* **Assignment**
Every line with the word "ferramentas" in it should be extracted from the data that follows.

* **Material to process**
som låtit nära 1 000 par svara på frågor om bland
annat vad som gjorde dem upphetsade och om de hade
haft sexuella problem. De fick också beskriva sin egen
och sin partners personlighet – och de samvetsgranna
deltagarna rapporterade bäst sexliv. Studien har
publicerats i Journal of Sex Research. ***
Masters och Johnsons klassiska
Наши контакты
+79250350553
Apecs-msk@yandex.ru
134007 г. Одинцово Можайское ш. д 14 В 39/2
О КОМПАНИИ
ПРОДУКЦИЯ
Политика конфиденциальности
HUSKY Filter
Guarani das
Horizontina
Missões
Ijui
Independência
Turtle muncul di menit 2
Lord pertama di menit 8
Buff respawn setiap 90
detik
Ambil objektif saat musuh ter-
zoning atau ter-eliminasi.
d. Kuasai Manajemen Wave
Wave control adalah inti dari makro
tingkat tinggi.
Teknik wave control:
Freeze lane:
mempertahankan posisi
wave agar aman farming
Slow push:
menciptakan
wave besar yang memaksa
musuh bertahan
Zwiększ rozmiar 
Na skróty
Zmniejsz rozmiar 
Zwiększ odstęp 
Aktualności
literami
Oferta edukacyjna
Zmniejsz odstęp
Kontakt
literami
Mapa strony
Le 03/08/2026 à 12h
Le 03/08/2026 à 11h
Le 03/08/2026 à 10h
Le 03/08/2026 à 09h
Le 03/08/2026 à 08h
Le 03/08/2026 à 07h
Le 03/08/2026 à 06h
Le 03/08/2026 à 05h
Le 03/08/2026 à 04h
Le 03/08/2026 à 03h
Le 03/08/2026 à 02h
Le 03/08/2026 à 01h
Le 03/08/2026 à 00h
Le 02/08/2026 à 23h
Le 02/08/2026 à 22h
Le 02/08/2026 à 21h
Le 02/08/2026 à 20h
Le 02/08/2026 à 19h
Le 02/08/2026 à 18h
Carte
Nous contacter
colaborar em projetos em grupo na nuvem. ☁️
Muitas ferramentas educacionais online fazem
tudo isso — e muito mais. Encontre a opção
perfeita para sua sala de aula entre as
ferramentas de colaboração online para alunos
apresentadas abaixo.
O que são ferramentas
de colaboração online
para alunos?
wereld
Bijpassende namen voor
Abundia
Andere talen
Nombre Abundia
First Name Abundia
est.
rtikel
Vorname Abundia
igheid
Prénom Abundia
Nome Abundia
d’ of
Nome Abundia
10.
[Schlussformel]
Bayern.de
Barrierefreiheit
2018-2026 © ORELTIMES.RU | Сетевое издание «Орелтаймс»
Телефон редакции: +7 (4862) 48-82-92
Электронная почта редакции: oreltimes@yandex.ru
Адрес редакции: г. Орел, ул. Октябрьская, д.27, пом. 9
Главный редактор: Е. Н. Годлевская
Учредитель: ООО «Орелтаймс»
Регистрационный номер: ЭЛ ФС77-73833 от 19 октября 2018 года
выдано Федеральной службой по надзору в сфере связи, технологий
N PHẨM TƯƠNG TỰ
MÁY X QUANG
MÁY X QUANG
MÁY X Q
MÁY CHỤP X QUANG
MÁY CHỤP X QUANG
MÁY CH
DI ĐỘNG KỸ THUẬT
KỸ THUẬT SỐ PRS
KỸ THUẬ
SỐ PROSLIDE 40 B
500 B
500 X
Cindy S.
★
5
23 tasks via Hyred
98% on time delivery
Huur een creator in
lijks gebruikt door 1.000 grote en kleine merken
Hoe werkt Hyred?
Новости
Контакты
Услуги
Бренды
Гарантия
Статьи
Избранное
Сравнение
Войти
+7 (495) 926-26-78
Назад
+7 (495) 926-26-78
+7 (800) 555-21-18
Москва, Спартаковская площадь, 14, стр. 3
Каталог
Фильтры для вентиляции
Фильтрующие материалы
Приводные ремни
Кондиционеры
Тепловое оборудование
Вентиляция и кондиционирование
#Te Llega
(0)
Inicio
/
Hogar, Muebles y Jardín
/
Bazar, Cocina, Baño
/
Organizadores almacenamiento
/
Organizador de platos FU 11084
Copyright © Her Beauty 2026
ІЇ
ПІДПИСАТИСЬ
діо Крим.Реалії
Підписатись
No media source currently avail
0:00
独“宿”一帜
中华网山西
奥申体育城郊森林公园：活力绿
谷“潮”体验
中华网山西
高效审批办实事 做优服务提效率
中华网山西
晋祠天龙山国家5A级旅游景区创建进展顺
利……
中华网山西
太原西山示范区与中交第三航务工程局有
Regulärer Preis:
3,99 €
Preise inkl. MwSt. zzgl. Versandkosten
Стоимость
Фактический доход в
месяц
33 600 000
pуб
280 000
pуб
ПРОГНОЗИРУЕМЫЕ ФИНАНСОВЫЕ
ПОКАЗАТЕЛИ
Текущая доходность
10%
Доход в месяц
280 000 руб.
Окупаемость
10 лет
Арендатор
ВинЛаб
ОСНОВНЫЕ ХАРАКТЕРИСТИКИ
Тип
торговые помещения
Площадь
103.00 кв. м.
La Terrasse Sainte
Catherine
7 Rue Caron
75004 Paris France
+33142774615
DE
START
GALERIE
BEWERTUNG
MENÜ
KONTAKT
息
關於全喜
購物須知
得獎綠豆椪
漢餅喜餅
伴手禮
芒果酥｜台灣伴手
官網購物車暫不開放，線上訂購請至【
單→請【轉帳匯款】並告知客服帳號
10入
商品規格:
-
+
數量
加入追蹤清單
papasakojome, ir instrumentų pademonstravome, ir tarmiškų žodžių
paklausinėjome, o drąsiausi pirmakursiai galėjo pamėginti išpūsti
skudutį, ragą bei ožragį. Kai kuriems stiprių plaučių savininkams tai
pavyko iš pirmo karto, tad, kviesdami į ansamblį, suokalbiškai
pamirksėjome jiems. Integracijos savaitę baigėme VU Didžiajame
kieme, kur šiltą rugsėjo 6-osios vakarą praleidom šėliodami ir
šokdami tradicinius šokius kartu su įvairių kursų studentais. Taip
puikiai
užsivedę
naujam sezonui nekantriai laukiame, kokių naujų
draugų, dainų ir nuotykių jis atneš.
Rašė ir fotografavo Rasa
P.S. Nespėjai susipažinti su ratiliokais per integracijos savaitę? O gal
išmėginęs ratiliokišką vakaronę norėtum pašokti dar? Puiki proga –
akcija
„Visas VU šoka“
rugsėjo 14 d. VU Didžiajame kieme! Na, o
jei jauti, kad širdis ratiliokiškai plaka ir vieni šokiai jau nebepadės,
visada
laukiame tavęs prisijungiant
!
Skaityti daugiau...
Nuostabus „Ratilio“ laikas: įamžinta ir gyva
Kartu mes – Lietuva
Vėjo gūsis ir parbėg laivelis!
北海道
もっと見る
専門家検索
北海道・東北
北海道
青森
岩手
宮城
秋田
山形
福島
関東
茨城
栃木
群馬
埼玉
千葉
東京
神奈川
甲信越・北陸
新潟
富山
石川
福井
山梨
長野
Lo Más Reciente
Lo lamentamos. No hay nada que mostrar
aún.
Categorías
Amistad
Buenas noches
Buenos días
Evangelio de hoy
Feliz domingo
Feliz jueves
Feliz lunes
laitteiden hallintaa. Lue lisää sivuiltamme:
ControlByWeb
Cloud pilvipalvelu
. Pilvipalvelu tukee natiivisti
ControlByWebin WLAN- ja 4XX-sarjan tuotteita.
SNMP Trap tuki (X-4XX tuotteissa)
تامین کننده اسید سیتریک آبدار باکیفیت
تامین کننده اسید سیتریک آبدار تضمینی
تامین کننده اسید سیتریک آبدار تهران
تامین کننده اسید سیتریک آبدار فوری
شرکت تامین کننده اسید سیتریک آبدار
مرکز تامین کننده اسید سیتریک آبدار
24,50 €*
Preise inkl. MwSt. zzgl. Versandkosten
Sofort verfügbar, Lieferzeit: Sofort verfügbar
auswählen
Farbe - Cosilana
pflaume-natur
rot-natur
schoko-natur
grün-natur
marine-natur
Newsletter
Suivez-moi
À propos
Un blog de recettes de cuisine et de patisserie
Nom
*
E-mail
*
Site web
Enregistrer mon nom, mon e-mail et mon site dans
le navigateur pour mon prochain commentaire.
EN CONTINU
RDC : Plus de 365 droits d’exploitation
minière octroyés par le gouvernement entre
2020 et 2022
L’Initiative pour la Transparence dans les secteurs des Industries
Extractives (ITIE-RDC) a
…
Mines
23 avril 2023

* **Written solution**
Muitas ferramentas educacionais online fazem
ferramentas de colaboração online para alunos
O que são ferramentas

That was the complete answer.